How I gambled away family peace in bunk-bed basketball
My son is usually fitter than me in the evening. He wants everything but bed. Lessons from life, episode 1378: A basketball duel is not a suitable bedtime ritual.
Maybe I should have read the product description and taken it seriously. "With a breakaway rim, a clear, shatterproof backboard and a foam mini ball, your opponent's ego will only be damaged," it says of the SKLZ Pro Mini Hoop Micro, a small basketball hoop that has been hanging on my seven-year-old son's loft bed for a few months. That should have been warning enough.
Now my son is usually not an opponent, but my favourite teammate. The opponent is time. It's almost half past eight again, the clock ticking mercilessly towards bedtime. Of course, he wants to play on and doesn't have to beg much, because he knows that I want to too. We manage a couple of magic baskets over the rail and the mood is so good that he acknowledges my "now go brush your teeth" with a smile.
"Come on, Dad.
"Come on Dad, free throws!", he baits me and sets up for a jump shot. All right, I think, I'll give you a lesson then: "Five shots each. If I win, you go to bed." He agrees and I am determined to play to my reach advantage. The basket hangs about level with my nose. If I extend my arm all the way, I can safely sink the ball in a gentle arc. At least I hope so.
Crunchtime in the nursery
I realise too late, unfortunately, that I have just decided to send my son to bed with a disappointment. Genius. He digests defeat about as well as a kilo of prunes. So I'm expecting the worst. Screaming and tears in the next five minutes. But not with him ripping me off time and again when he should have been in bed long ago. Whenever things get tight, I fail and, if I interpret my wife's irritated tone correctly, slowly get into trouble myself. Fortunately, I finally have the offspring on the verge of defeat when Mami peeks into the room. Either a shot clock is ticking somewhere, or she has a good pulse.

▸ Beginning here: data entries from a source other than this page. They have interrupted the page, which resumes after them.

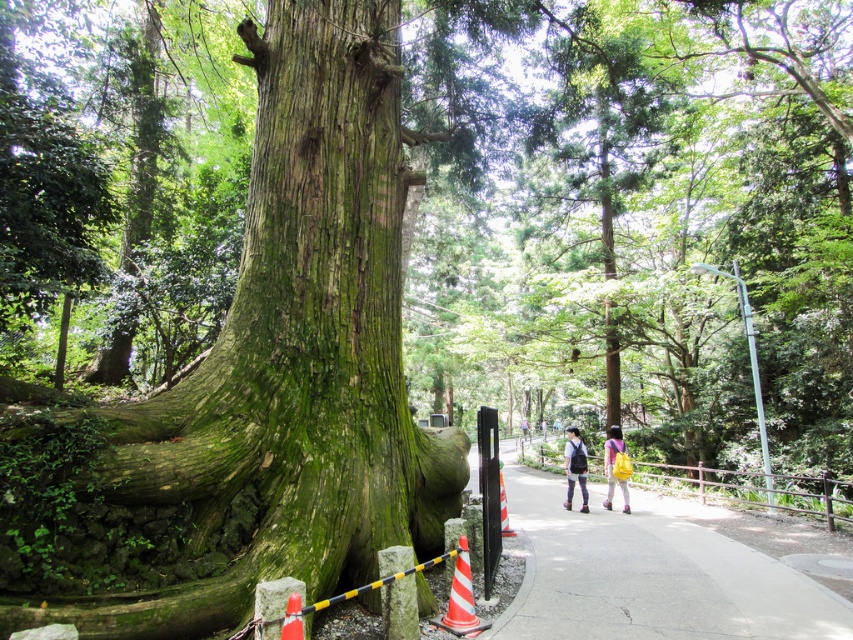 Question: Is smooth concrete pavement at center below matte black backpack at center?

Choices:
 (A) no
 (B) yes

Answer: (A)

Question: Which point is farther to the camera?

Choices:
 (A) (16, 424)
 (B) (578, 483)

Answer: (B)

Question: Is smooth concrete pavement at center further to camera compared to matte black backpack at center?

Choices:
 (A) no
 (B) yes

Answer: (A)

Question: Does matte black backpack at center have a greater width compared to yellow backpack at center?

Choices:
 (A) no
 (B) yes

Answer: (B)

Question: Which is nearer to the matte black backpack at center?

Choices:
 (A) smooth concrete pavement at center
 (B) green rough bark tree trunk at center
 (C) yellow backpack at center

Answer: (C)

Question: Which object is positioned farthest from the matte black backpack at center?

Choices:
 (A) smooth concrete pavement at center
 (B) yellow backpack at center

Answer: (A) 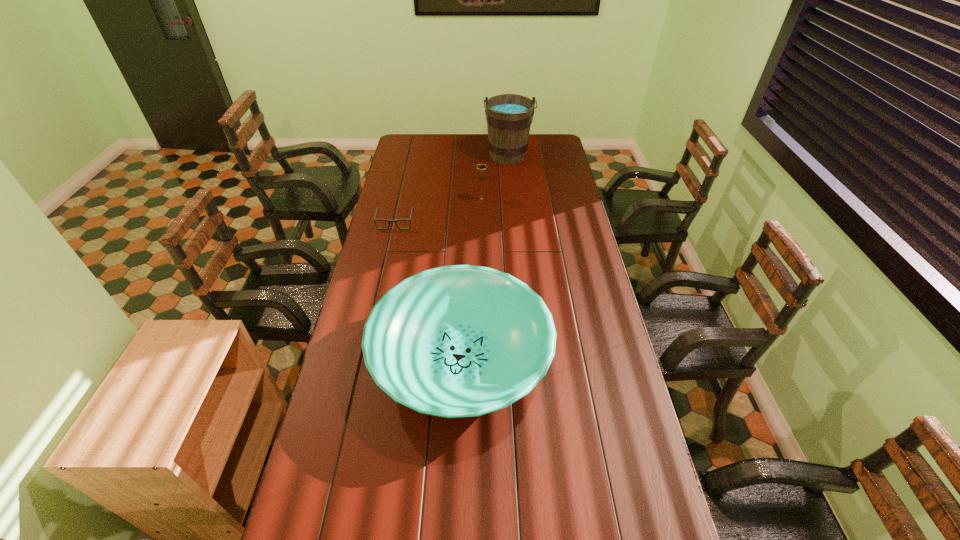 Find the location of a particular element. empty space that is in between the third tallest object and the farthest object is located at coordinates (484, 256).

Where is `vacant space that is in between the shortest object and the chalice`? The height and width of the screenshot is (540, 960). vacant space that is in between the shortest object and the chalice is located at coordinates (439, 211).

What are the coordinates of `blank region between the wine bucket and the spectacles` in the screenshot? It's located at (451, 190).

Find the location of `empty space that is in between the tallest object and the dish`. empty space that is in between the tallest object and the dish is located at coordinates (484, 256).

The width and height of the screenshot is (960, 540). What are the coordinates of `object that ranks as the second closest to the farthest object` in the screenshot? It's located at (389, 221).

Locate an element on the screen. The height and width of the screenshot is (540, 960). object that ranks as the third closest to the third shortest object is located at coordinates (455, 341).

What she also has is right. Of course. It's way too late, and always a mistake, to go all out before bedtime. But the boy just has another litter. It's a point of honour. The look on your face is not good. Not for any of us. "Now you've got real pressure," I whisper to him, trying to get his throwing hand to shake. "If you miss, it's over," he peers. With tiny little tripping steps, dances himself a little closer than allowed to the basket. Shoots. Swish. Nothing but net. "That one was better than yours," he triumphs. "Yours touched the ring." Mummy shakes her head, rolls her eyes and disappears again. Just you wait, laddie. Now it's showtime.
I Michael, you Muggsy
I have no choice but to reach into the psycho box. "You look tired, it won't work," I murmur to him at the earliest opportunity. He retaliates with pointed shouts whenever I go in for a throw. Trash talk with a seven-year-old. I can do that. The thing is going to escalate anyway and has to be brought to an end somehow. As quickly as possible, because my nerves are starting to get the best of me. Just don't show any weakness now. At least not another one, apart from my obvious throwing weakness with this stupid mini-ball.
We talk and play our way into that dangerous state between fun and seriousness, familiar from school, sports and shallow Hollywood comedies. When winning seems to be the only acceptable option at some point, there are only losers who make up ruefully at the very end. But only when half the neighbourhood is in ruins. We're not quite there yet, but there's already a fair amount of chaos in the children's room and condensation is about to form on the window panes. I'm struggling with my son's penetrating hustle and bustle and have to think of Muggsy Bogues, who, at 1.60 metres, stirred up the NBA in the 1990s. And of Michael Jordan, who allegedly once upset him by saying "shoot it, you midget". Shoot it, you midget.
Ego damaged, me on the rim
My dwarf throws, I throw. There is no other way out. And at some point I take a little too much pleasure in that one more pathetic hit that puts an end to the increasingly undignified spectacle. Whereupon the dethroned serial winner refuses me the patronisingly offered handshake, before screaming and going on a Nerf rampage, firing incessantly at his trumpet case. Also a statement.
And a deliberate provocation, because the foam-shooting plastic gun is in the house against Mummy's will. I'm not a fan of it either, but at some point I let myself be persuaded to buy one for self-defence. It didn't go down too well. Today I no longer use it. I know I've lost because the evening has long since completely slipped away from me. Surrender. Strategic retreat. If I try to talk now, I'll get turned down anyway.
The upshot of a memorable evening: an ego damaged. A wife who would probably love to pull the clear, shatterproof backboard of the basketball hoop over my skull. And I'm completely on the rim when my son falls asleep far too late and still unhappy. At least I manage something like a reconciliation shortly before. Sleep well, Muggsy. It then becomes a quiet remaining evening in which I can reflect on my mistakes. I have to be self-critical and say that I could have done better. My hit rate was below ground.
Sports scientist, high-performance dad and remote worker in the service of Her Majesty the Turtle.